People always say this, and maybe I’ve just come to realize it, but people can tell whether or not you believe in what you’re writing about. Now, I know some of you are asking, “Hey, Vince, I’m doing an article on people with STDs, does that mean I should get passionate about THOSE
?” Absolutely (but not in the gross way)! The love for what you write doesn’t have to be in the subject itself, but the DATA
I personally am extremely happy with the results of my last physical, however, articles like STDs Across America
are somehow fascinating to me. Not so much that I now know where I won’t be taking any of my future vacations, but to see the statistics and demographics of the info.
: Take a boring scenario or subject and find a way to twist it and make it viral. The Oatmeal
does this every time he makes a comic. Sure, your stuff doesn’t have to be so crazy or in-your-face as his, but you can create great ideas off of just about anything.

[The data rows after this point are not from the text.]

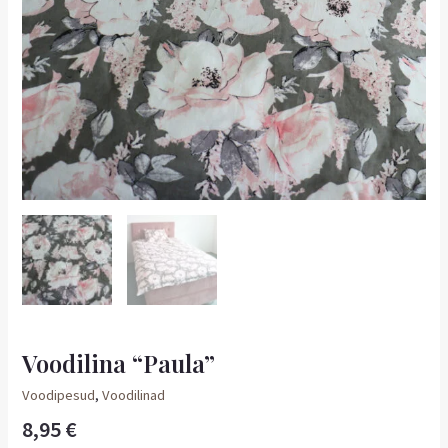
Voodilina “Paula”
Voodipesud
,
Voodilinad
8,95
€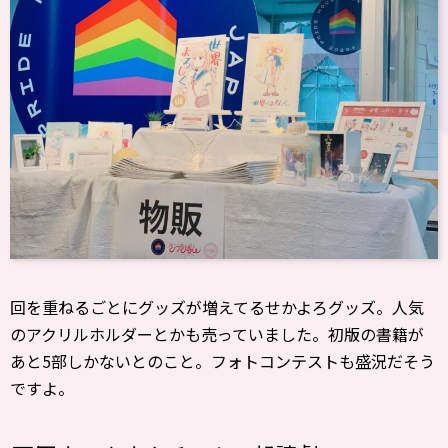
回を重ねるごとにグッズが増えてるせかよろグッズ。人気
のアクリルホルダーとかも売っていました。初版の書籍が
あと5部しかないとのこと。フォトコンテストも盛況だそう
ですよ。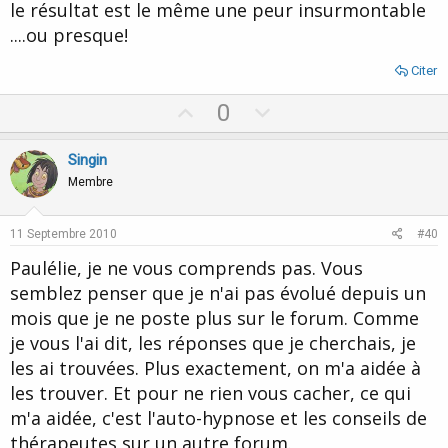
le résultat est le même une peur insurmontable
....ou presque!
Citer
U
D
0
p
o
v
w
Singin
o
n
Membre
t
v
e
o
11 Septembre 2010
#40
t
Paulélie, je ne vous comprends pas. Vous
e
semblez penser que je n'ai pas évolué depuis un
mois que je ne poste plus sur le forum. Comme
je vous l'ai dit, les réponses que je cherchais, je
les ai trouvées. Plus exactement, on m'a aidée à
les trouver. Et pour ne rien vous cacher, ce qui
m'a aidée, c'est l'auto-hypnose et les conseils de
thérapeutes sur un autre forum.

All problems, no solutions
I’m not the biggest fan of the “Why this place sucks” type of posts (personally). Some people like them, but it does nothing to add any value to my day and my time I spent reading your post seems to have been more of a waste than anything else. To be honest, when I initially started brainstorming and writing this post, it was going to be just a “Your content sucks” kind of a post. I then realized that I provided no real value to anyone reading this (all 4 of you).
: How-to’s are one of the great ways to trump this. Providing a wrong and right way to do things will ring well with your readers and give them actionable items to take away after reading your post. Give them the good and the bad and help them to understand the distinction (I hope that’s something I’ve been able to do, even a little, here).
Not enough supporting data
Above all, this has got to be the one that irks me the most, especially when it comes to infographics! I don’t know why, maybe it’s the fact that it’s one of those pieces that “could’ve been” or was “almost there,” but didn’t have enough data to get me pass it on.
A map of the U.S. that shows the amount of foreclosures in each state isn’t THAT
great of a piece. However, add another section below the map and include more information about the percentage of foreclosures compared to the previous decade, the number of abandoned homes and maybe some additional data about the amount of foreclosed homes that have sold over the past few years.
: Give your readers something to digest! A simple graph that explains the fat content of a Big Mac is not going to cut it. Delve a bit further in your research and provide data that puts meaning into your piece. Adding more data, such as how a Big Mac a day would affect my body, weight and overall health would be much more appealing to read and share with those in my network. Get. Great. Data.
When creating viral content, it’s important to go the extra mile with your research and your writing. That’s what makes the difference between an article and a viral article. Let me know in the comments if you have any other pet peeve’s or recommendations about what you can do to better your work.